Above approach may fits in common use case, but it has pros and cons.

Pros:

  • The authentication and authorization process can be done in one handler/API, makes it easy to understand and implement.

Cons:

  • There is no separation of concern between authorization and authentication process.
  • Your user service may be blocked by tremendous data of access tokens.
  • Hard to maintain multi-application with same user’s credential. For example, service Gmail may consist of n services behind it and Youtube m services, but if we only build Auth service for Gmail only, it sometimes hard to Youtube to use the same login credential.

The latter cons may reminds you about “Sign In With Google” button that you can easily find when accessing web application that needs user account. That tiny button and flow behind it is powered by OAuth 2.0 authorization protocol. By implementing it into your app, you will be able to decouple authentication and authorization process. You can also create an Single Sign On (SSO) if you need the same user credential to be used across your service.

OAuth 2.0

Before we go, it will be useful to know what is OAuth itself. OAuth is not an authentication protocol, therefore it does not need to know user’s context. Although we can implement Open ID Connect as an authentication layer on top OAuth 2.0, it is a different topic that I will not explain here.

Authentication VS Authorization

Citing from Egor Homakov, he wrote:

authorize = permit 3rd party Client to access your Resources (/me, /statuses/new)
authenticate = prove that “this guy” is “that guy” which has account on the website.

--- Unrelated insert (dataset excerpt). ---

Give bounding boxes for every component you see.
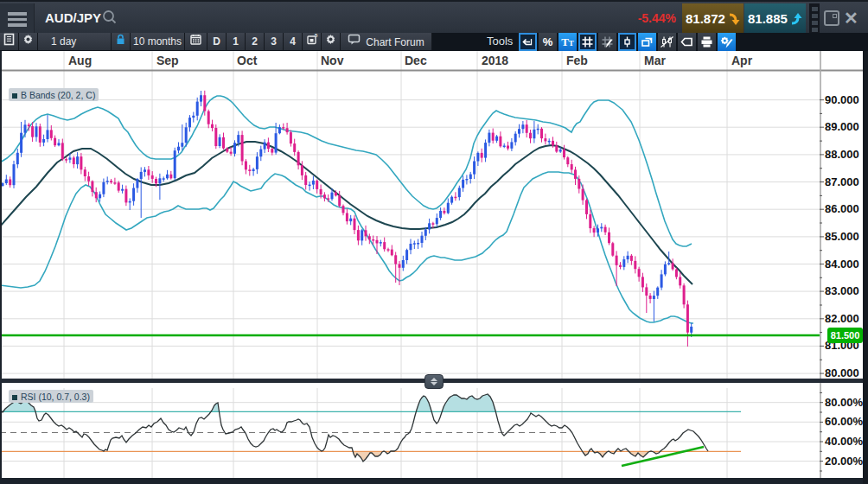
svg-text:5: 5	[315, 33, 318, 38]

In long words, we can read the analogy explanations from Okta:

From above explanation, there is word “permission” in the authorization process. In OAuth 2.0 itself, “permission”(s) are defined by key “scope” in the request payload when requesting grant access to Authorization server. Once granted, user will be given an access token to access a Protected Resource to proof that he or she is permitted to access it. For example, whether current user is able to access protected endpoint only for https://yourdomain.com/me or https://yourdomain.com/statuses/new or both endpoint.

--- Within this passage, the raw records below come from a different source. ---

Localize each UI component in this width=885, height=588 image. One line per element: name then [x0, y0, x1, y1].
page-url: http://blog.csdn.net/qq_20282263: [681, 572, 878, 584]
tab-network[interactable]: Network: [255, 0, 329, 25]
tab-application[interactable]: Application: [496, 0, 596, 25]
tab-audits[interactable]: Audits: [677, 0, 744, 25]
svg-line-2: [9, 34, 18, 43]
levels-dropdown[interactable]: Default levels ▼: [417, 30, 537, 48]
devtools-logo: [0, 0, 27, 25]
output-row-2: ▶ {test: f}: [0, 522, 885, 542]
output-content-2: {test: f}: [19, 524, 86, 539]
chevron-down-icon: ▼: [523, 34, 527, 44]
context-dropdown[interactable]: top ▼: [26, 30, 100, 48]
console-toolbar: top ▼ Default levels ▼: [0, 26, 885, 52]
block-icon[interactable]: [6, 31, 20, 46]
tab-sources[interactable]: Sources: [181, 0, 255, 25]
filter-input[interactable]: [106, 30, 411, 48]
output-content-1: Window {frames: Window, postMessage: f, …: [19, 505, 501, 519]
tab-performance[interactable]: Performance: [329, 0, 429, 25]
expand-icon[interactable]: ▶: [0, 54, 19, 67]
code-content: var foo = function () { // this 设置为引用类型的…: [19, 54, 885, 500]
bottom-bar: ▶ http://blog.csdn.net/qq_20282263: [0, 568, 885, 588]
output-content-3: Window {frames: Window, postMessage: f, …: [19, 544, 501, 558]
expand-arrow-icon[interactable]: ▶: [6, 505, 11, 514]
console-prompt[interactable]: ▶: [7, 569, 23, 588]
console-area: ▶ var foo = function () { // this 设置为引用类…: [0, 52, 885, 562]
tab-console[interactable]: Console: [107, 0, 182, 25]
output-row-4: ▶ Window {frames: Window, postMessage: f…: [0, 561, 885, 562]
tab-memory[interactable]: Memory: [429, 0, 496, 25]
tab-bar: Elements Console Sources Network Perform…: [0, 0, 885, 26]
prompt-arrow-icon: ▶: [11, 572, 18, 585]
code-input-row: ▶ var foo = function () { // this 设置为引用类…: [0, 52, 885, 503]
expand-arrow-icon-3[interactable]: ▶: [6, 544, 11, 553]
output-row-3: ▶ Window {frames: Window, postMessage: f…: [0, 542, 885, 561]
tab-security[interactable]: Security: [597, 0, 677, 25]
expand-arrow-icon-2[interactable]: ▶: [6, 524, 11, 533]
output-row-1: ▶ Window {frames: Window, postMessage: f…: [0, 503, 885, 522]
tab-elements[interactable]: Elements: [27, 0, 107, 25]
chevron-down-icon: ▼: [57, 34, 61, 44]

Wait, it will be long explanation if I explain one by one. For now, I will list down it here:

  • Third Party Application (Client): or OAuth 2.0 Client is the external application (can be mobile app or web app or any application) that will access Protected Resource if Resource Owner (User) gives the access. To know that, the Client will ask Authorization Server.
  • Resource Owner (User): is a end-user who have username and password (or other credentials) to access Protected Resource.
  • Authorization Server: is a server to proof that this user is authorized or permitted to access the Protected Resource. In the last section we will use ory/hydra as Authorization Server.
  • Resource Server (Authentication Server): or others called it as an Identity Provider, is a server to proof that this user has the right credentials to do the operation in the Protected Resource. It commonly a username and password.
  • Protected Resource: or sometimes called as Resource Provider, is a server(s) where the data can only be accessed if user is authenticated AND has permission (authorized) to access that data.

For more information about the term, you can see:

You might think, why do we need this “permission”? Isn’t it clear, that if user already proof that it is him (authenticated using username and password), means that he can access all data inside protected resource (of course with WHERE user_id = :current_user_id)?. If you build a monolithic service, it is correct. But, if you still remember about what SSO that I briefly mentioned above, you may change your mind.

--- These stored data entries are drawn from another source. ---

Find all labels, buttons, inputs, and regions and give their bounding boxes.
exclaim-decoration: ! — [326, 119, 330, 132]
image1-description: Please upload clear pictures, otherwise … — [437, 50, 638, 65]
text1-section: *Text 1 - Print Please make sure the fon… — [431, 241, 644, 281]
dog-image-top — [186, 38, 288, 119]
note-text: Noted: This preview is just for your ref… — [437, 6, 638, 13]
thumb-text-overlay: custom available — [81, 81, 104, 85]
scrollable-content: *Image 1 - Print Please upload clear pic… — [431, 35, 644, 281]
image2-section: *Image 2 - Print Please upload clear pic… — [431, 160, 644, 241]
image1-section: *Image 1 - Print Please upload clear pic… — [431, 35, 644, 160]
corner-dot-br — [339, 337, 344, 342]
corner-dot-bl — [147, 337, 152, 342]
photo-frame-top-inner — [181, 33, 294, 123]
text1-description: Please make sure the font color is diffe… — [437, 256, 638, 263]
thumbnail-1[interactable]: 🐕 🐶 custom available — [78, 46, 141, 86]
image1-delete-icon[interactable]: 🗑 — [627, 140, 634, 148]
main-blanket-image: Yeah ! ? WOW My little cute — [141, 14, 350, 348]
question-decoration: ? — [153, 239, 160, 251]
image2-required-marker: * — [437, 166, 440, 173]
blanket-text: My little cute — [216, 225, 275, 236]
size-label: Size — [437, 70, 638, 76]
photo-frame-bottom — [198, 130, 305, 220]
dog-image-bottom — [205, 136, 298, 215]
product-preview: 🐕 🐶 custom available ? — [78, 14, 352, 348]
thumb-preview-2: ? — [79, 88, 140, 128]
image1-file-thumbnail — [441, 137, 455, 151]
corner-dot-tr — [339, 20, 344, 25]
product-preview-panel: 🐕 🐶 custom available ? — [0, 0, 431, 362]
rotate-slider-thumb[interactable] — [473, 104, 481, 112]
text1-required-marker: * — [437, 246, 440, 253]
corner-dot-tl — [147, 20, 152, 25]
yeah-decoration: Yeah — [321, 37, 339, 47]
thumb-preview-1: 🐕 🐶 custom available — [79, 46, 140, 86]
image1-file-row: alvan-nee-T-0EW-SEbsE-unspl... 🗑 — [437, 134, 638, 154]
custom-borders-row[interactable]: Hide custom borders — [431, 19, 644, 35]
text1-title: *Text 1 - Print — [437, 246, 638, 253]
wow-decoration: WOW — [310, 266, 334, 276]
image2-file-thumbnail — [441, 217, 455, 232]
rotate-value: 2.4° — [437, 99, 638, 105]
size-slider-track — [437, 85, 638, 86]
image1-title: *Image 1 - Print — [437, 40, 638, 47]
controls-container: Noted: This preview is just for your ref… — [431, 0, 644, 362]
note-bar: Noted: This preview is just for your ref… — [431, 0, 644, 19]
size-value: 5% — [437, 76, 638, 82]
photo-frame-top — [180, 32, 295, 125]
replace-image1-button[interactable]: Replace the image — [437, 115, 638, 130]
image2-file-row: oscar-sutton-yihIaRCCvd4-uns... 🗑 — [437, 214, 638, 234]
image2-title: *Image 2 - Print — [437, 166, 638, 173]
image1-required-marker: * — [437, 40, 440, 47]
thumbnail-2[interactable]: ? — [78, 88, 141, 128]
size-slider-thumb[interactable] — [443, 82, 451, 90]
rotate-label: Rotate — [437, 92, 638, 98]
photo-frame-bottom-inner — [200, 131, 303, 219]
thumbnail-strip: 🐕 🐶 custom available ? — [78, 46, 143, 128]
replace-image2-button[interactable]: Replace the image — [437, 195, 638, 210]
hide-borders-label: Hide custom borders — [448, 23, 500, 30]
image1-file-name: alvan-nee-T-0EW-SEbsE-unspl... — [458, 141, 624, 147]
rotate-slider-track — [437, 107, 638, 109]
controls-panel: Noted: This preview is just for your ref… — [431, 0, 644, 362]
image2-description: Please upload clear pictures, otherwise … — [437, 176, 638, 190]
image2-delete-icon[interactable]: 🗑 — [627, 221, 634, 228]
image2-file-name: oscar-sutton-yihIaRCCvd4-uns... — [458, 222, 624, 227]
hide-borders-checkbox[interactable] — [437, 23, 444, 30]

Imagine that you are now building a user-based services where your user credential is not only accessed by application that you make on your own (highly privileged application), but another application created by 3rd party may access user’s info. Hence, this 3rd party application must be given approval by the user.

For example, when you implement “Sign In With Google” in your app, you are not accessing email and password of the Google’s user. Instead, you only ask Google authorization service, “Hey Google, I have an application and wanna make an access and request on your user’s behalf.”, and then Google said, “Okay, please redirect my user to our authentication page and ask them what permissions they give to your application.” Then Google will validates whether email and password is correct. If correct, then it will ask their user what permission that our application can access. Once given, Google will give an access token to our application for further operation.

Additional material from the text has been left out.